Word for word and without images, transcribe all of the records.

Saved data entries:
# # #
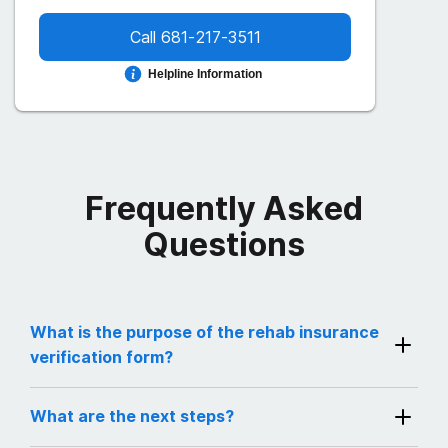
Call
681-217-3511
Helpline Information
Frequently Asked
Questions
What is the purpose of the rehab insurance
verification form?
By filling out and submitting this form, you will
What are the next steps?
instantly receive results confirming if your
insurance provider is actively covering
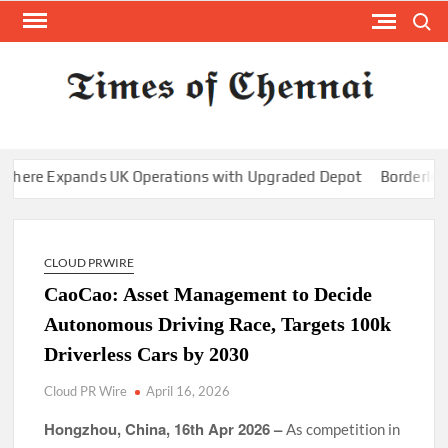
Skip
Search
to
content
TI
Latest
News
O
Analysi
CHE
re Expands UK Operations with Upgraded Depot
Borderless.xy
CLOUD PRWIRE
CaoCao: Asset Management to Decide
Autonomous Driving Race, Targets 100k
Driverless Cars by 2030
Cloud PR Wire
April 16, 2026
Hongzhou, China, 16th Apr 2026 –
As competition in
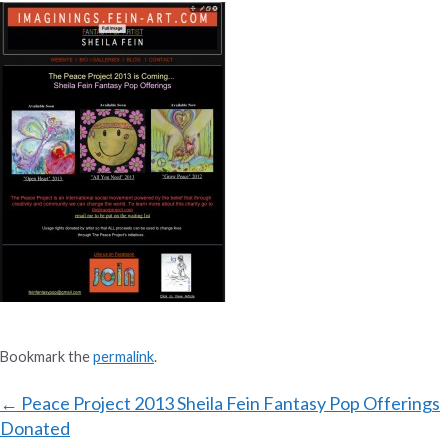
Bookmark the
permalink
.
Post
←
Peace Project 2013 Sheila Fein Fantasy Pop Offerings
Donated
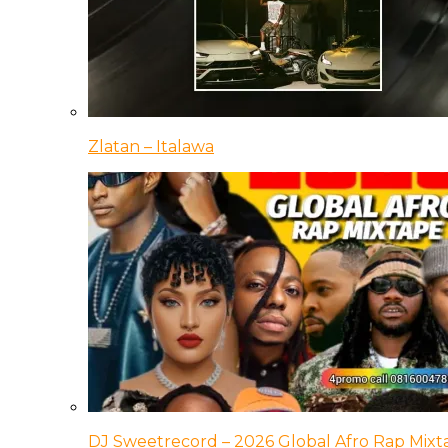
Zlatan – Italawa
DJ Sweetrecord – 2026 Global Afro Rap Mixt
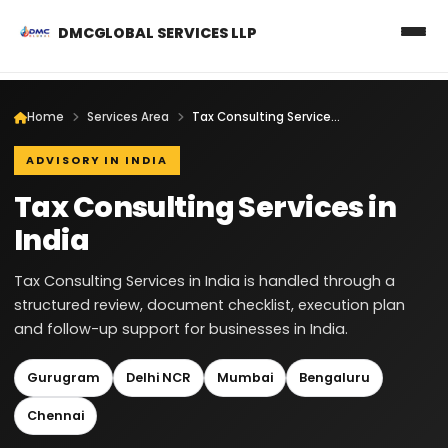
DMCGLOBAL SERVICES LLP
Home
Services Area
Tax Consulting Services in India
ADVISORY IN INDIA
Tax Consulting Services in
India
Tax Consulting Services in India is handled through a
structured review, document checklist, execution plan
and follow-up support for businesses in India.
Gurugram
Delhi NCR
Mumbai
Bengaluru
Chennai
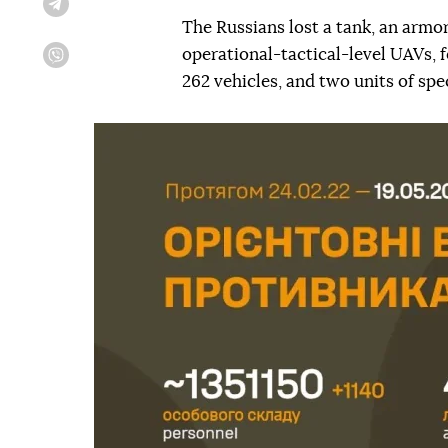
Telegram
The Russians lost a tank, an armor
operational-tactical-level UAVs, f
Viber
262 vehicles, and two units of sp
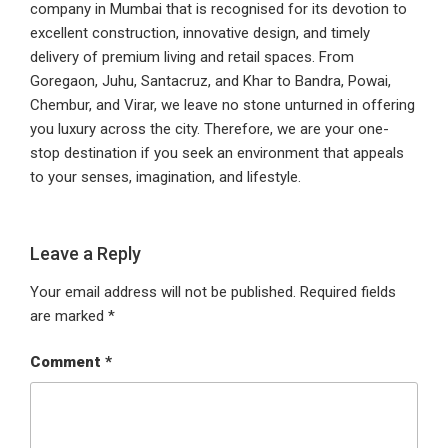
company in Mumbai that is recognised for its devotion to
excellent construction, innovative design, and timely
delivery of premium living and retail spaces. From
Goregaon, Juhu, Santacruz, and Khar to Bandra, Powai,
Chembur, and Virar, we leave no stone unturned in offering
you luxury across the city. Therefore, we are your one-
stop destination if you seek an environment that appeals
to your senses, imagination, and lifestyle.
Leave a Reply
Your email address will not be published.
Required fields
are marked
*
Comment
*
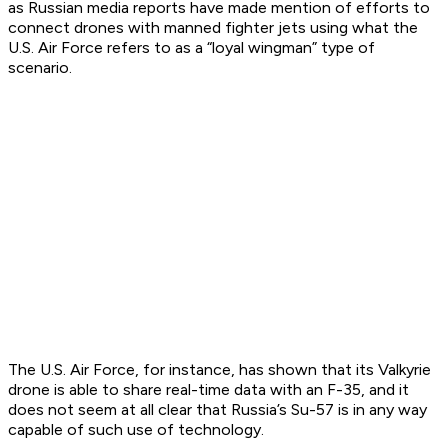
as Russian media reports have made mention of efforts to
connect drones with manned fighter jets using what the
U.S. Air Force refers to as a “loyal wingman” type of
scenario.
The U.S. Air Force, for instance, has shown that its Valkyrie
drone is able to share real-time data with an F-35, and it
does not seem at all clear that Russia’s Su-57 is in any way
capable of such use of technology.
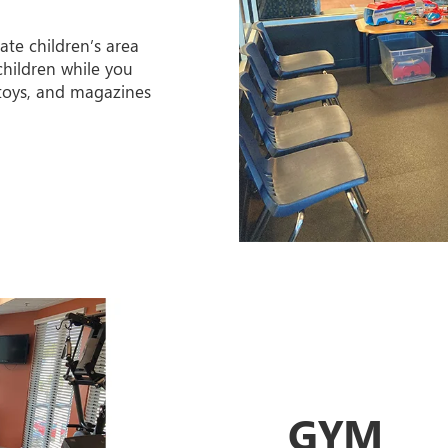
ate children’s area
hildren while you
 toys, and magazines
GYM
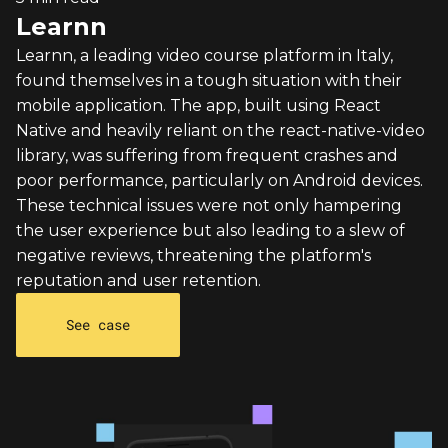
Learnn
Learnn, a leading video course platform in Italy,
found themselves in a tough situation with their
mobile application. The app, built using React
Native and heavily reliant on the react-native-video
library, was suffering from frequent crashes and
poor performance, particularly on Android devices.
These technical issues were not only hampering
the user experience but also leading to a slew of
negative reviews, threatening the platform's
reputation and user retention.
See case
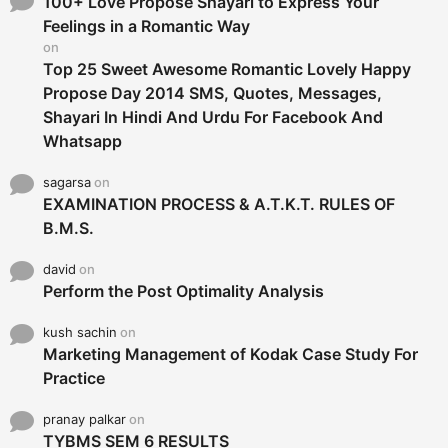
100+ Love Propose Shayari to Express Your
r
Feelings in a Romantic Way
:
on
Top 25 Sweet Awesome Romantic Lovely Happy
Propose Day 2014 SMS, Quotes, Messages,
Shayari In Hindi And Urdu For Facebook And
Whatsapp
sagarsa
on
EXAMINATION PROCESS & A.T.K.T. RULES OF
B.M.S.
david
on
Perform the Post Optimality Analysis
kush sachin
on
Marketing Management of Kodak Case Study For
Practice
pranay palkar
on
TYBMS SEM 6 RESULTS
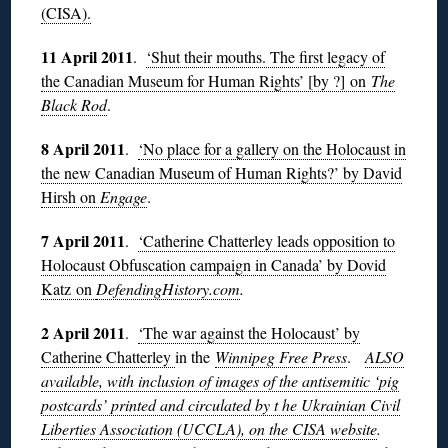
(CISA).
11 April 2011
.
‘Shut their mouths. The first legacy of
the Canadian Museum for Human Rights’ [by ?] on
The
Black Rod
.
8 April 2011
.
‘No place for a gallery on the Holocaust in
the new Canadian Museum of Human Rights?’ by David
Hirsh on
Engage
.
7 April 2011
.
‘Catherine Chatterley leads opposition to
Holocaust Obfuscation campaign in Canada’ by Dovid
Katz on
DefendingHistory.com
.
2 April 2011
.
‘The war against the Holocaust’ by
Catherine Chatterley
in the
Winnipeg Free Press
.
ALSO
available, with inclusion of images of the antisemitic ‘pig
postcards’ printed and circulated by t he Ukrainian Civil
Liberties Association (UCCLA), on the CISA website
.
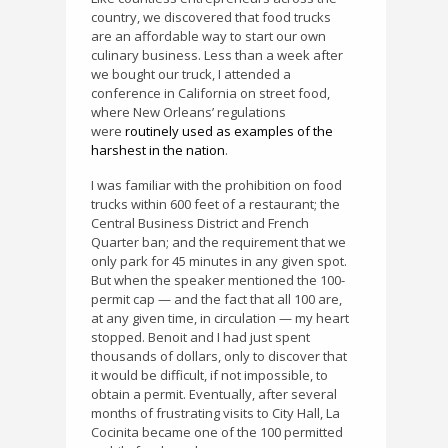
country, we discovered that food trucks
are an affordable way to start our own
culinary business. Less than a week after
we bought our truck, I attended a
conference in California on street food,
where New Orleans’ regulations
were
routinely used as examples of the
harshest in the nation
.
I was familiar with the prohibition on food
trucks within 600 feet of a restaurant; the
Central Business District and French
Quarter ban; and the requirement that we
only park for 45 minutes in any given spot.
But when the speaker mentioned the 100-
permit cap — and the fact that all 100 are,
at any given time, in circulation — my heart
stopped. Benoit and I had just spent
thousands of dollars, only to discover that
it would be difficult, if not impossible, to
obtain a permit. Eventually, after several
months of frustrating visits to City Hall, La
Cocinita became one of the 100 permitted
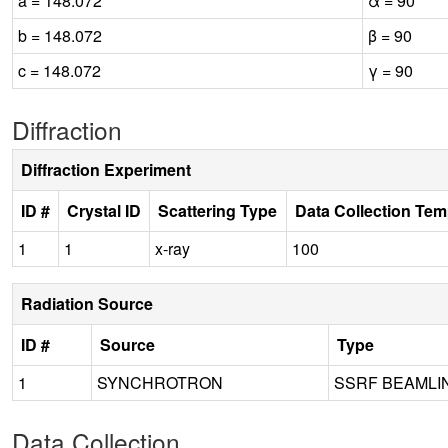
a = 148.072
α = 90
b = 148.072
β = 90
c = 148.072
γ = 90
Diffraction
Diffraction Experiment
ID #
Crystal ID
Scattering Type
Data Collection Tem
1
1
x-ray
100
Radiation Source
ID #
Source
Type
1
SYNCHROTRON
SSRF BEAMLI
Data Collection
# # #
**EXPECTED ANSWER:**
Call
681-217-3511
Helpline Information
Frequently Asked
Questions
What is the purpose of the rehab insurance
verification form?
By filling out and submitting this form, you will
What are the next steps?
instantly receive results confirming if your
insurance provider is actively covering
Skip
Search
to
content
TI
Latest
News
O
Analysi
CHE
re Expands UK Operations with Upgraded Depot
Borderless.xy
CLOUD PRWIRE
CaoCao: Asset Management to Decide
Autonomous Driving Race, Targets 100k
Driverless Cars by 2030
Cloud PR Wire
April 16, 2026
Hongzhou, China, 16th Apr 2026 –
As competition in
Bookmark the
permalink
.
Post
←
Peace Project 2013 Sheila Fein Fantasy Pop Offerings
Donated
Zlatan – Italawa
DJ Sweetrecord – 2026 Global Afro Rap Mixt
DMCGLOBAL SERVICES LLP
Home
Services Area
Tax Consulting Services in India
ADVISORY IN INDIA
Tax Consulting Services in
India
Tax Consulting Services in India is handled through a
structured review, document checklist, execution plan
and follow-up support for businesses in India.
Gurugram
Delhi NCR
Mumbai
Bengaluru
Chennai
Telegram
The Russians lost a tank, an armor
operational-tactical-level UAVs, f
Viber
262 vehicles, and two units of sp
company in Mumbai that is recognised for its devotion to
excellent construction, innovative design, and timely
delivery of premium living and retail spaces. From
Goregaon, Juhu, Santacruz, and Khar to Bandra, Powai,
Chembur, and Virar, we leave no stone unturned in offering
you luxury across the city. Therefore, we are your one-
stop destination if you seek an environment that appeals
to your senses, imagination, and lifestyle.
Leave a Reply
Your email address will not be published.
Required fields
are marked
*
Comment
*
as Russian media reports have made mention of efforts to
connect drones with manned fighter jets using what the
U.S. Air Force refers to as a “loyal wingman” type of
scenario.
The U.S. Air Force, for instance, has shown that its Valkyrie
drone is able to share real-time data with an F-35, and it
does not seem at all clear that Russia’s Su-57 is in any way
capable of such use of technology.
ate children’s area
hildren while you
 toys, and magazines
GYM
Learnn
Learnn, a leading video course platform in Italy,
found themselves in a tough situation with their
mobile application. The app, built using React
Native and heavily reliant on the react-native-video
library, was suffering from frequent crashes and
poor performance, particularly on Android devices.
These technical issues were not only hampering
the user experience but also leading to a slew of
negative reviews, threatening the platform's
reputation and user retention.
See case
100+ Love Propose Shayari to Express Your
r
Feelings in a Romantic Way
:
on
Top 25 Sweet Awesome Romantic Lovely Happy
Propose Day 2014 SMS, Quotes, Messages,
Shayari In Hindi And Urdu For Facebook And
Whatsapp
sagarsa
on
EXAMINATION PROCESS & A.T.K.T. RULES OF
B.M.S.
david
on
Perform the Post Optimality Analysis
kush sachin
on
Marketing Management of Kodak Case Study For
Practice
pranay palkar
on
TYBMS SEM 6 RESULTS
(CISA).
11 April 2011
.
‘Shut their mouths. The first legacy of
the Canadian Museum for Human Rights’ [by ?] on
The
Black Rod
.
8 April 2011
.
‘No place for a gallery on the Holocaust in
the new Canadian Museum of Human Rights?’ by David
Hirsh on
Engage
.
7 April 2011
.
‘Catherine Chatterley leads opposition to
Holocaust Obfuscation campaign in Canada’ by Dovid
Katz on
DefendingHistory.com
.
2 April 2011
.
‘The war against the Holocaust’ by
Catherine Chatterley
in the
Winnipeg Free Press
.
ALSO
available, with inclusion of images of the antisemitic ‘pig
postcards’ printed and circulated by t he Ukrainian Civil
Liberties Association (UCCLA), on the CISA website
.
country, we discovered that food trucks
are an affordable way to start our own
culinary business. Less than a week after
we bought our truck, I attended a
conference in California on street food,
where New Orleans’ regulations
were
routinely used as examples of the
harshest in the nation
.
I was familiar with the prohibition on food
trucks within 600 feet of a restaurant; the
Central Business District and French
Quarter ban; and the requirement that we
only park for 45 minutes in any given spot.
But when the speaker mentioned the 100-
permit cap — and the fact that all 100 are,
at any given time, in circulation — my heart
stopped. Benoit and I had just spent
thousands of dollars, only to discover that
it would be difficult, if not impossible, to
obtain a permit. Eventually, after several
months of frustrating visits to City Hall, La
Cocinita became one of the 100 permitted
a = 148.072
α = 90
b = 148.072
β = 90
c = 148.072
γ = 90
Diffraction
Diffraction Experiment
ID #
Crystal ID
Scattering Type
Data Collection Tem
1
1
x-ray
100
Radiation Source
ID #
Source
Type
1
SYNCHROTRON
SSRF BEAMLI
Data Collection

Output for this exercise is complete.